Gabapentin attenuates hyperexcitability in the freeze-lesion model of developmental cortical malformation.

Publication TypeJournal Article
Year of Publication2014
AuthorsAndresen, L, Hampton, D, Taylor, A, Morel, L, Yang, Y, Maguire, J, Dulla, CG
JournalNeurobiology of disease
Date Published2014/08/23
ISSN0969-9961
Abstract

Developmental cortical malformations are associated with a high incidence of drug-resistant epilepsy. The underlying epileptogenic mechanisms, however, are poorly understood. In rodents, cortical malformations can be modeled using neonatal freeze-lesion (FL), which has been shown to cause in vitro cortical hyperexcitability. Here, we investigated the therapeutic potential of gabapentin, a clinically used anticonvulsant and analgesic, in preventing FL-induced in vitro and in vivo hyperexcitability. Gabapentin has been shown to disrupt the interaction of thrombospondin (TSP) with α2δ-1, an auxiliary calcium channel subunit.
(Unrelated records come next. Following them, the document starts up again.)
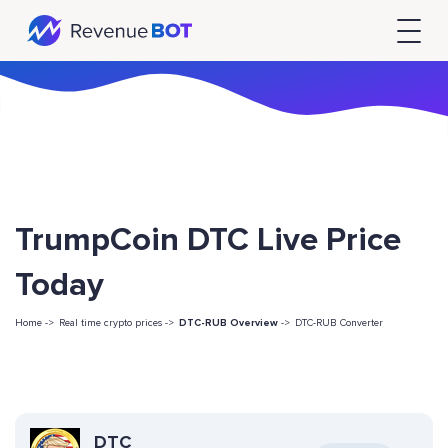
TrumpCoin DTC Live Price
Today
Home ->
Real time crypto prices ->
DTC-RUB Overview
->
DTC-RUB Converter
DTC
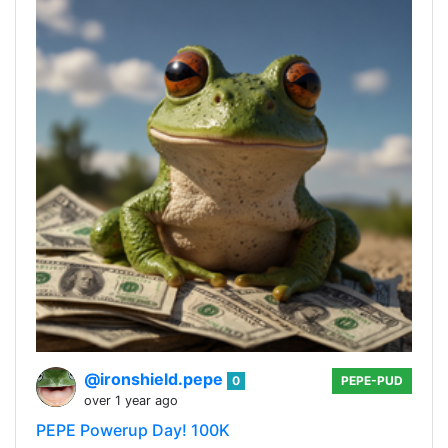
@ironshield.pepe
0
PEPE-PUD
over 1 year ago
PEPE Powerup Day! 100K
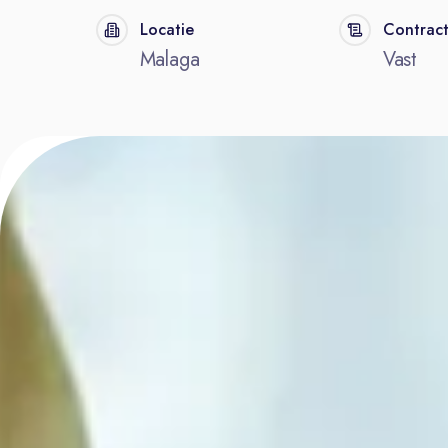
Locatie
Contrac
Malaga
Vast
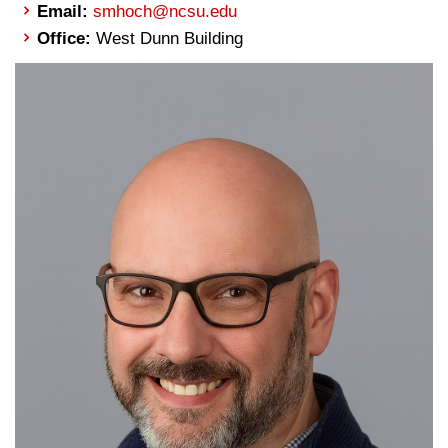
Email:
smhoch@ncsu.edu
Office:
West Dunn Building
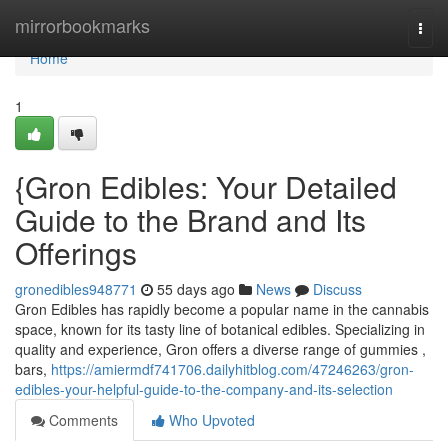
Home
mirrorbookmarks
Togg
navi
Home
1
{Gron Edibles: Your Detailed
Guide to the Brand and Its
Offerings
gronedibles948771
55 days ago
News
Discuss
Gron Edibles has rapidly become a popular name in the cannabis
space, known for its tasty line of botanical edibles. Specializing in
quality and experience, Gron offers a diverse range of gummies ,
bars,
https://amiermdf741706.dailyhitblog.com/47246263/gron-
edibles-your-helpful-guide-to-the-company-and-its-selection
Comments
Who Upvoted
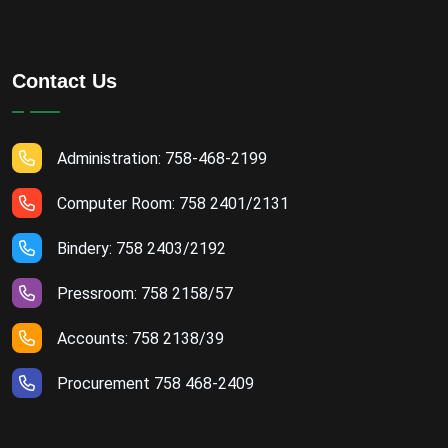
Contact Us
Administration: 758-468-2199
Computer Room: 758 2401/2131
Bindery: 758 2403/2192
Pressroom: 758 2158/57
Accounts: 758 2138/39
Procurement 758 468-2409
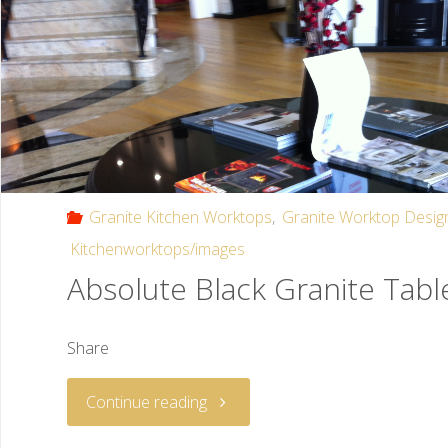
Granite Kitchen Worktops
,
Granite Worktop Desig
Kitchenworktops/images
Absolute Black Granite Tabl
Share
Continue reading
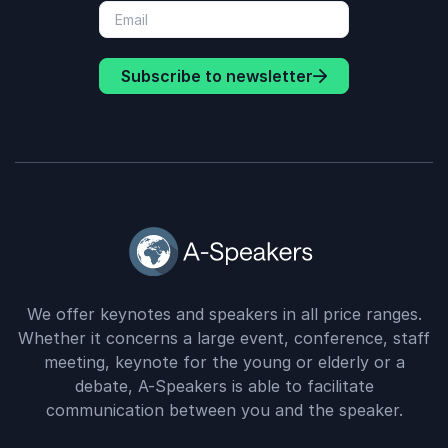
Subscribe to newsletter
We offer keynotes and speakers in all price ranges.
Whether it concerns a large event, conference, staff
meeting, keynote for the young or elderly or a
debate, A-Speakers is able to facilitate
communication between you and the speaker.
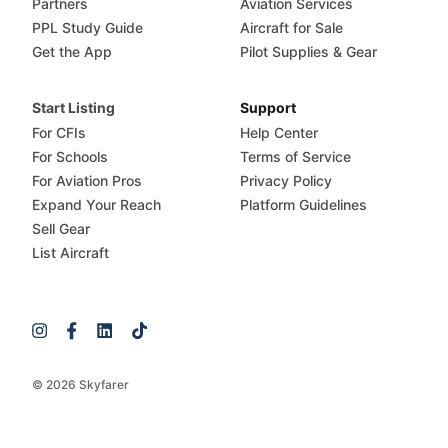
Partners
Aviation Services
PPL Study Guide
Aircraft for Sale
Get the App
Pilot Supplies & Gear
Start Listing
Support
For CFIs
Help Center
For Schools
Terms of Service
For Aviation Pros
Privacy Policy
Expand Your Reach
Platform Guidelines
Sell Gear
List Aircraft
© 2026 Skyfarer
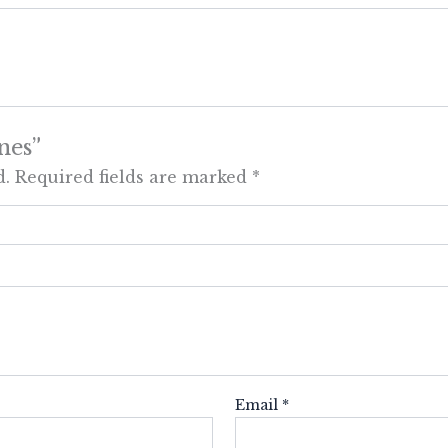
nes”
d.
Required fields are marked
*
Email
*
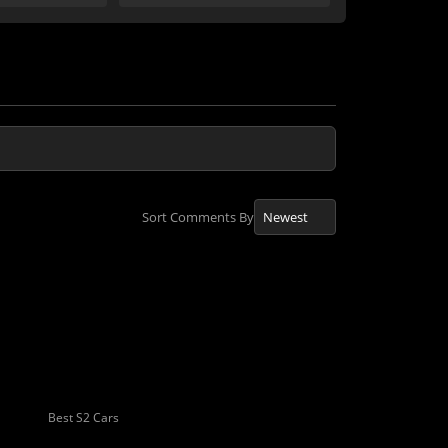
Sort Comments By
Best S2 Cars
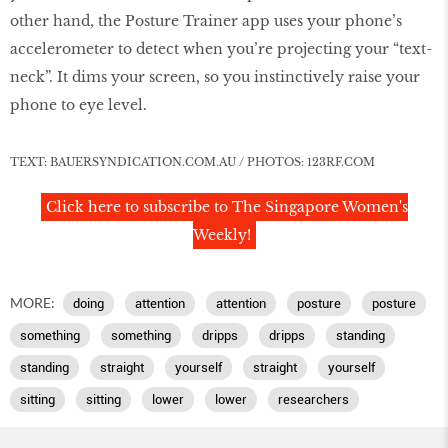
other hand, the Posture Trainer app uses your phone’s
accelerometer to detect when you’re projecting your “text-
neck”. It dims your screen, so you instinctively raise your
phone to eye level.
TEXT: BAUERSYNDICATION.COM.AU / PHOTOS: 123RF.COM
Click here to subscribe to The Singapore Women's
Weekly!
MORE:
doing
attention
attention
posture
posture
something
something
dripps
dripps
standing
standing
straight
yourself
straight
yourself
sitting
sitting
lower
lower
researchers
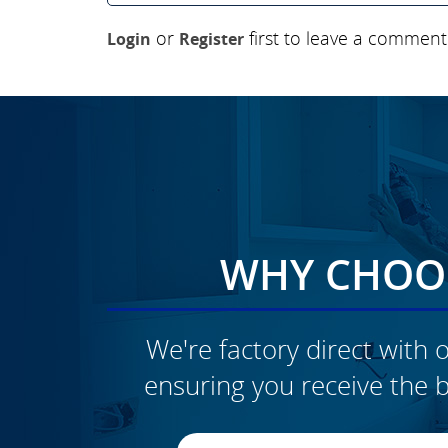
or
first to leave a comment
Login
Register
WHY CHOOS
We're factory direct with o
ensuring you receive the b
CLICK TO SEE FULL
TRANSFORMATION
TSP/α2δ-1 signaling has been shown to drive the formation of excitatory synapses during cortical development and following injury. Gabapentin has been reported to have neuroprotective and anti-epileptogenic effects in other models associated with increased TSP expression and reactive astrocytosis. We found that both TSP and α2δ-1 were transiently upregulated following neonatal FL. We therefore designed a one-week GBP treatment paradigm to block TSP/α2δ-1 signaling during the period of their upregulation. GBP treatment prevented epileptiform activity following FL, as assessed by both glutamate biosensor imaging and field potential recording. GBP also attenuated FL-induced increases in mEPSC frequency at both P7 and 28. Additionally, GBP treated animals had decreased in vivo kainic acid (KA)-induced seizure activity. Taken together these results suggest gabapentin treatment immediately after FL can prevent the formation of a hyperexcitable network and may have therapeutic potential to minimize epileptogenic processes associated with developmental cortical malformations.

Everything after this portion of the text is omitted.